About this task:
Starting with the line that mentions "Секс шоп (620, 40)", repeat each line verbatim until the entries end, both ends included.

Given data:
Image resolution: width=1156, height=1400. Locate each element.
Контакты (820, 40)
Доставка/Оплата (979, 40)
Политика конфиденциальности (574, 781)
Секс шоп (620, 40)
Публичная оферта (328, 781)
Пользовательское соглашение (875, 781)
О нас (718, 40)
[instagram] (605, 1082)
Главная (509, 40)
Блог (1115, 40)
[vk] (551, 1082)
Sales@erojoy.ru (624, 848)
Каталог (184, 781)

Result for this exercise:
Секс шоп (620, 40)
Публичная оферта (328, 781)
Пользовательское соглашение (875, 781)
О нас (718, 40)
[instagram] (605, 1082)
Главная (509, 40)
Блог (1115, 40)
[vk] (551, 1082)
Sales@erojoy.ru (624, 848)
Каталог (184, 781)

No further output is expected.